::: Available records :::
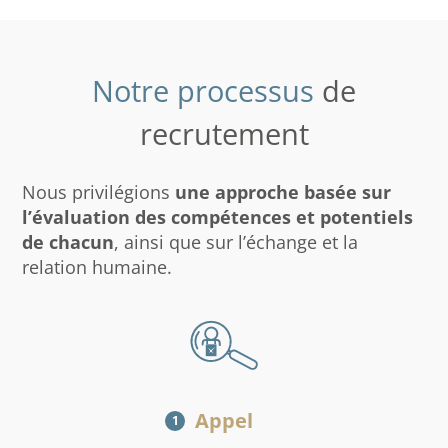
Notre processus
de
recrutement
Nous privilégions
une approche basée sur
l’évaluation des compétences et potentiels
de chacun
, ainsi que sur l’échange et la
relation humaine.
Appel
1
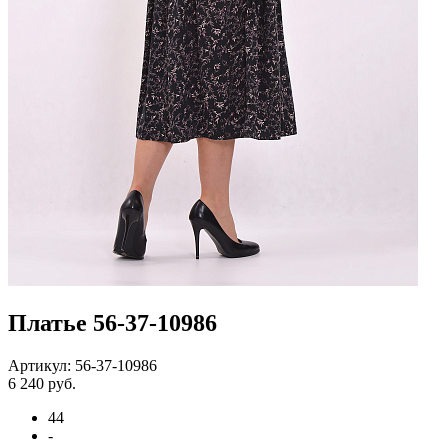
Платье 56-37-10986
Артикул: 56-37-10986
6 240 руб.
44
-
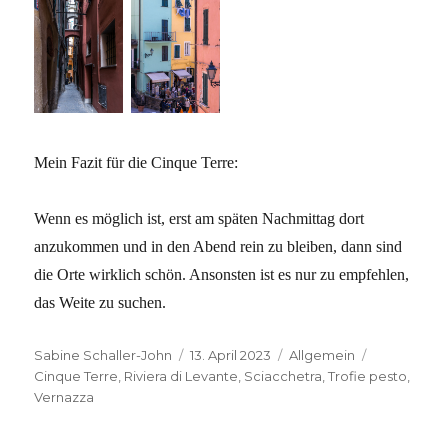
Mein Fazit für die Cinque Terre:
Wenn es möglich ist, erst am späten Nachmittag dort
anzukommen und in den Abend rein zu bleiben, dann sind
die Orte wirklich schön. Ansonsten ist es nur zu empfehlen,
das Weite zu suchen.
Autor
Veröffentlicht
Kategorien
Schlagwört
Sabine Schaller-John
13. April 2023
Allgemein
am
Cinque Terre
,
Riviera di Levante
,
Sciacchetra
,
Trofie pesto
,
Vernazza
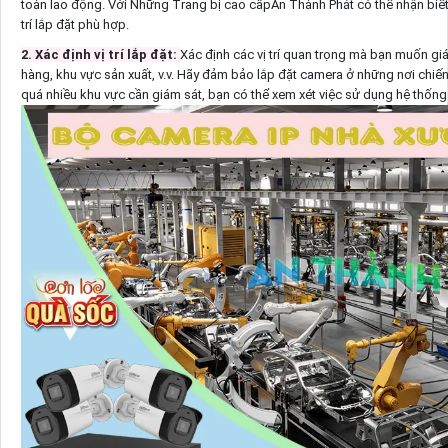
toàn lao động. Với Những Trang bị cao cấpAn Thành Phát có thể nhận biết
trí lắp đặt phù hợp.
2. Xác định vị trí lắp đặt:
Xác định các vị trí quan trọng mà bạn muốn gi
hàng, khu vực sản xuất, v.v. Hãy đảm bảo lắp đặt camera ở những nơi chiến
quá nhiều khu vực cần giám sát, bạn có thể xem xét việc sử dụng hệ thốn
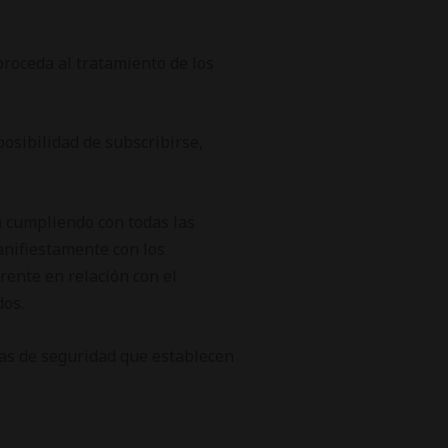
proceda al tratamiento de los
posibilidad de subscribirse,
 cumpliendo con todas las
anifiestamente con los
arente en relación con el
dos.
as de seguridad que establecen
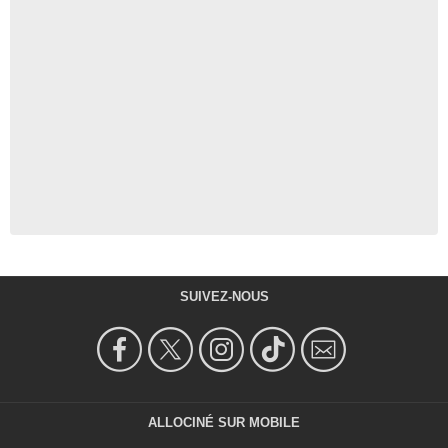
SUIVEZ-NOUS
ALLOCINÉ SUR MOBILE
:::
Instructions for the task: Leave the pictures out and transcribe the remaining material exactly.

Completed exercise:
Notre processus
de
recrutement
Nous privilégions
une approche basée sur
l’évaluation des compétences et potentiels
de chacun
, ainsi que sur l’échange et la
relation humaine.
Appel
1
Платье 56-37-10986
Артикул: 56-37-10986
6 240 руб.
44
-
Mein Fazit für die Cinque Terre:
Wenn es möglich ist, erst am späten Nachmittag dort
anzukommen und in den Abend rein zu bleiben, dann sind
die Orte wirklich schön. Ansonsten ist es nur zu empfehlen,
das Weite zu suchen.
Autor
Veröffentlicht
Kategorien
Schlagwört
Sabine Schaller-John
13. April 2023
Allgemein
am
Cinque Terre
,
Riviera di Levante
,
Sciacchetra
,
Trofie pesto
,
Vernazza
toàn lao động. Với Những Trang bị cao cấpAn Thành Phát có thể nhận biết
trí lắp đặt phù hợp.
2. Xác định vị trí lắp đặt:
Xác định các vị trí quan trọng mà bạn muốn gi
hàng, khu vực sản xuất, v.v. Hãy đảm bảo lắp đặt camera ở những nơi chiến
quá nhiều khu vực cần giám sát, bạn có thể xem xét việc sử dụng hệ thốn
proceda al tratamiento de los
posibilidad de subscribirse,
 cumpliendo con todas las
anifiestamente con los
arente en relación con el
dos.
as de seguridad que establecen
SUIVEZ-NOUS
ALLOCINÉ SUR MOBILE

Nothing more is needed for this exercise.